ALBANY – Days after the Seneca Nation and Cuomo administration settled one thorny dispute, a new one arose Thursday with a top adviser of Gov. Andrew M. Cuomo saying he has “deep concern” about the tribe’s possible plan to open a gas station on the grounds of its Niagara Falls casino complex.
In a letter to Seneca President Robert Odawi Porter, Howard Glaser, director of state operations, said a request for proposal for an “upscale” convenience store and gas station on Niagara Street “has caused consternation among many local business and community leaders.”
In the letter – which Seneca officials said was sent to the media before Porter received it – Glaser wrote: “I am certain you are aware” that the compact signed a decade ago by the Seneca Nation and New York State called for allowing only commercial ventures on the site that are “traditionally associated” with a casino operation.
“Regardless of any complex legal issues, I share the community’s deep concern about the potential impact on small business that the potential Seneca operation may have,” Glaser wrote, “particularly in light of the fact that Niagara Falls has not received a dime from the Nation’s $600 million in annual casino revenues – tax-free income, which in turn would be used to create tax-free businesses to compete with existing small business owners who pay their fair share of state and local obligations.”

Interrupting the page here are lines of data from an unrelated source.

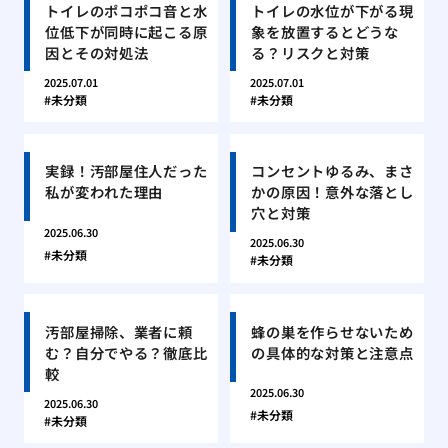
トイレのポコポコ音と水
トイレの水位が下がる現
位低下が同時に起こる原
象を放置するとどうな
因とその対処法
る？リスクと対策
2025.07.01
2025.07.01
未分類
未分類
実録！汚部屋住人だった
コンセントゆるみ、まさ
私が変われた理由
かの原因！意外な落とし
穴と対策
2025.06.30
2025.06.30
未分類
未分類
汚部屋掃除、業者に頼
蜂の巣を作らせないため
む？自分でやる？徹底比
の具体的な対策と注意点
較
2025.06.30
2025.06.30
未分類
未分類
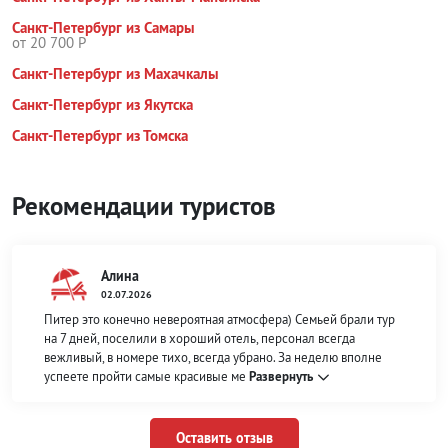
Санкт-Петербург из Самары
от 20 700 Р
Санкт-Петербург из Махачкалы
Санкт-Петербург из Якутска
Санкт-Петербург из Томска
Рекомендации туристов
Алина
02.07.2026
Питер это конечно невероятная атмосфера) Семьей брали тур
на 7 дней, поселили в хороший отель, персонал всегда
вежливый, в номере тихо, всегда убрано. За неделю вполне
успеете пройти самые красивые ме
Развернуть
Оставить отзыв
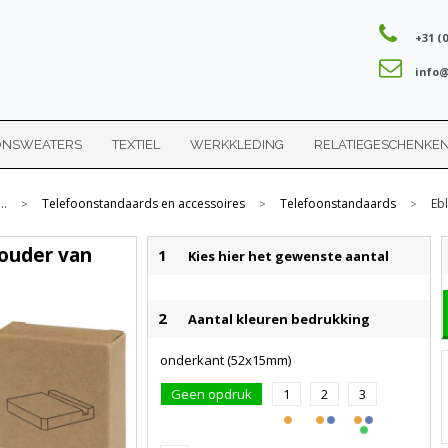
+31 (0
info@
ONSWEATERS
TEXTIEL
WERKKLEDING
RELATIEGESCHENKE
...
Telefoonstandaards en accessoires
Telefoonstandaards
Eb
>
>
>
houder van
1
Kies hier het gewenste aantal
2
Aantal kleuren bedrukking
onderkant (52x15mm)
Geen opdruk
1
2
3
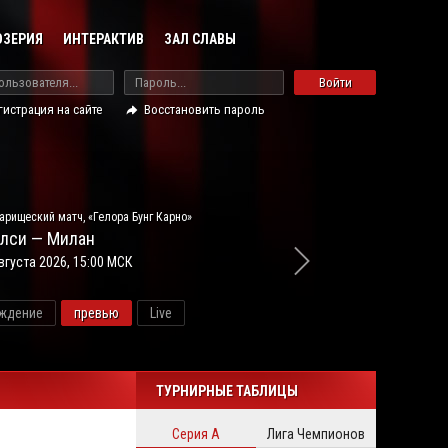
ОЗЕРИЯ
ИНТЕРАКТИВ
ЗАЛ СЛАВЫ
Войти
гистрация на сайте
Восстановить пароль
арищеский матч, «Гелора Бунг Карно»
лси — Милан
вгуста 2026, 15:00 МСК
ждение
превью
Live
новос
ТУРНИРНЫЕ ТАБЛИЦЫ
Серия А
Лига Чемпионов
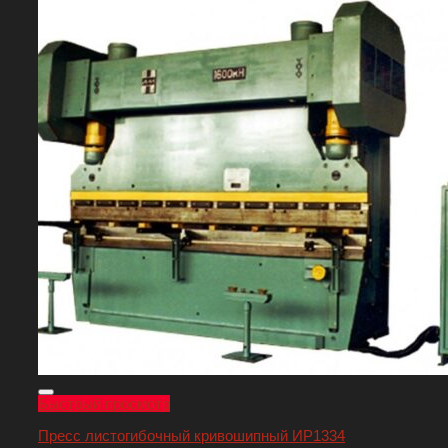
Быстрый просмотр
Пресс листогибочный кривошипный ИР1334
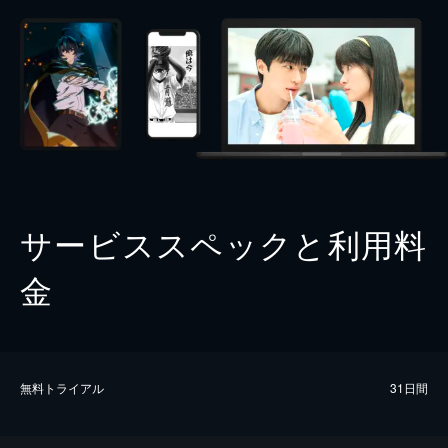
サービススペックと利用料
金
無料トライアル
31日間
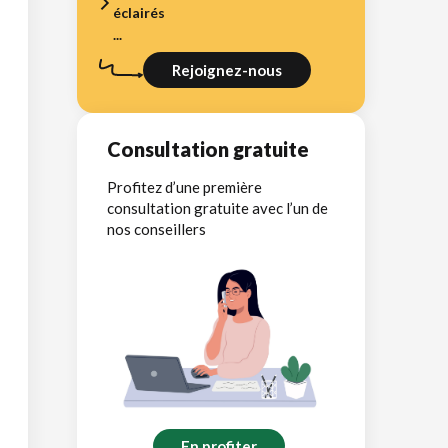
éclairés
...
Rejoignez-nous
Consultation gratuite
Profitez d’une première
consultation gratuite avec l’un de
nos conseillers
En profiter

In a pointed response to Cuomo, the Seneca Nation president called on the governor to stop letting “subordinates mismanage” the state’s relations with the tribe.
Porter also called Glaser’s suggestion that the tribe cannot engage in such activities as a gas station at the Niagara Falls casino “revisionist bordering on the absurd.” Porter noted that casinos across the country offer a range of nongambling business activities, such as convenience stores, and that it is the responsibility of the Seneca Gaming Corp., as a for-profit enterprise, to look at ventures to benefit both its patrons and the company’s bottom line.
The Senecas already sell tax-free cigarettes and gasoline on reservation lands, and any gasoline station in Niagara Falls the tribe might build would presumably be tax-free, as well, thereby undercutting nearby non-Native American retailers.
The state and Seneca Nation have been at odds for several years now over the payment of revenue-sharing money from the tribe’s three Western New York casinos. The tribe owes more than $400 million to Albany, which in turn is supposed to share a portion of the funds with the local “host” communities of Niagara Falls, Buffalo and Salamanca. The tribe says the state has broken the terms of the casino compact by allowing new forms of gambling into its casino exclusivity zone in the region, a claim the state denies.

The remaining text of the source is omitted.